The diameter of spheroids is large so cells may lose the appropriate function. To claim the function, the authors must perform the experiment.

 

 

The reviewer can not recommend the publication because the authors cannot reply to the appropriate and logical sentences.

 

That's all.

Author Response

2^nd Response to Reviewer 3:

Concern 1 

To claim growth, cell number is the essential factor. The reviewer can not agree with the authors' comments. The diameter of spheroids is large so cells may lose the appropriate function. Taken together, cell number kinetics are essential.
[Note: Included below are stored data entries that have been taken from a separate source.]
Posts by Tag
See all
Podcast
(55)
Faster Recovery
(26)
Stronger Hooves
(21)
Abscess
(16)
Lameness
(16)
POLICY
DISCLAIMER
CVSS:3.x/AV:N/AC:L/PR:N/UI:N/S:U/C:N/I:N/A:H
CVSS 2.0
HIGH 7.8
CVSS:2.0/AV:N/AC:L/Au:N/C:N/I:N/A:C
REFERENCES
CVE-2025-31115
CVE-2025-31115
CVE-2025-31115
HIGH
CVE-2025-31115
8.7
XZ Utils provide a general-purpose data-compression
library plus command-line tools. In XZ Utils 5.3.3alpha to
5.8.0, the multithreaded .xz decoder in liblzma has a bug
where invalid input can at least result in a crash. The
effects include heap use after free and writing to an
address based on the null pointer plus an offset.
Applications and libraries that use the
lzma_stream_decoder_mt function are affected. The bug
To publish the Cells (IF:7.6), this data is needed. 

Answer 1: We would like to thank the reviewer for this observation and we took the time to perform additional experiments and implement it to the manuscript. We have followed the growth rate of the trophoblast spheroids over a period of 2 weeks and we assessed the spheroid cell number via the WST-8/CCK8 cell counting kit as suggested by the reviewer at the following time points: day 4, day 7, day 10 and day 14. Now these data are included in Figure 1B (page 5) and lines 174-177, page 4 of the manuscript.

 

Concern 2

The diameter of spheroids is large so cells may lose the appropriate function. To claim the function, the authors must perform the experiment.
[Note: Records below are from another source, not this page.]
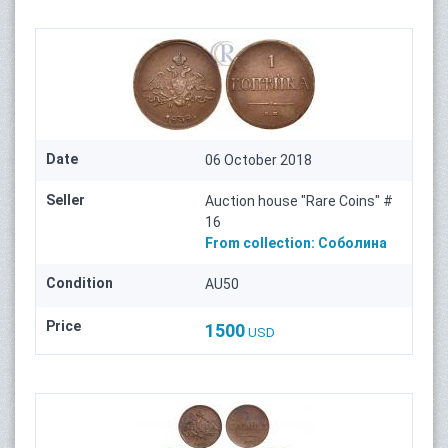
Date
06 October 2018
Seller
Auction house "Rare Coins" #
16
From collection:
Соболина
Condition
AU50
Price
1500
USD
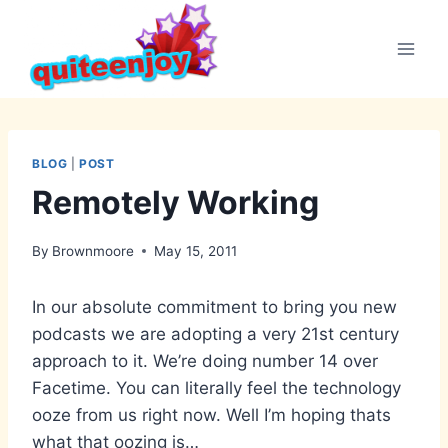
Skip
to
content
BLOG
|
POST
Remotely Working
By
Brownmoore
May 15, 2011
In our absolute commitment to bring you new
podcasts we are adopting a very 21st century
approach to it. We’re doing number 14 over
Facetime. You can literally feel the technology
ooze from us right now. Well I’m hoping thats
what that oozing is…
Answer 2: Indeed, we agree with the reviewers concern that gene expression kinetics are important in following up the spheroid’s functionality and now we have added these experiments to our manuscript. We followed up the expression of the following genes: CYP1B1 (important for steroid hormone metabolism), AKR1C1 and ITGB1 (important for cell migration and adhesion), MMP9 (important for trophoblast invasion) and STAT3 (transcriptional factor important for tumor growth and development), again at day 4, day 7, day 10 and day 14. We observed that for most of the genes the expression is stable in the first two time-points and then it declines by day 10 and day 14, which indicates possible disturbed functionality of the spheroids after prolonged periods 3D cell culture. These data are now implemented in the original manuscript in additional Figure 7 (page 10) and lines 278-288, page 10 and lines 354-364, page 12.

We hope that the reviewer agrees with us that with the addition of these extra experiments as kindly suggested by the reviewer has improved our manuscript substantially.